Ukraine’s armed forces General Staff said late on Monday that Russian forces were heavily shelling towns on the west bank of the Dnipro River, including Kherson, abandoned by Moscow earlier this month. Zelensky said in his address that Russian forces shelled Kherson and communities in the region 258 times in the last week alone.

Russia launched what it calls its “special military operation” on Feb. 24 to demilitarize its neighbor and protect Russian speakers. Ukraine and Western nations have dismissed this as a baseless pretext for invasion.

New phase

Along front lines in eastern Ukraine, the onset of winter is ushering in a new phase of the conflict, after several months of Russian retreats, with intense trench warfare along heavily fortified positions.

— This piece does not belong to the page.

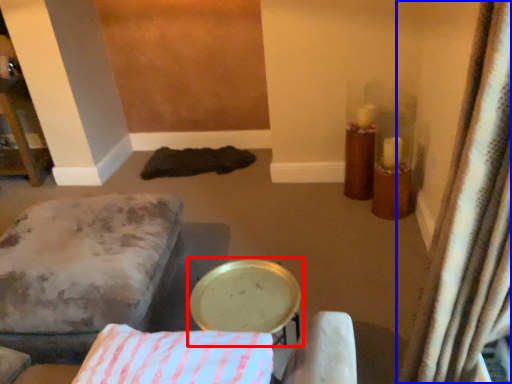 Question: Which of the following is the closest to the observer, round table (highlighted by a red box) or curtain (highlighted by a blue box)?

Choices:
 (A) round table
 (B) curtain

Answer: (B)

With Russian forces having pulled back in the northeast and withdrawn across the Dnipro River in the south, the front line is only around half the length it was a few months ago, making it harder for Ukrainian forces to pinpoint weakly defended stretches to attempt a new breakthrough.

The Pentagon is considering a Boeing proposal to supply Ukraine with cheap, small precision bombs fitted onto abundantly available rockets, allowing Kyiv to strike far behind Russian lines as the West struggles to meet demand for more arms.

U.S. and allied military inventories are shrinking, and Ukraine faces an increasing need for more sophisticated weapons as the war drags on.

In its evening update on Monday, Ukraine’s armed forces General Staff said Russia kept up heavy shelling of key targets Bakhmut and Avdiivka in Donetsk province, and to the north bombarded areas around the towns of Kupiansk and Lyman, both recaptured recently by Kyiv.

It said Ukrainian forces had damaged a rail bridge north of the Russian-occupied southern city of Melitopol that has been key to supplying Russian forces dug in there.

Reuters could not independently verify battlefield reports.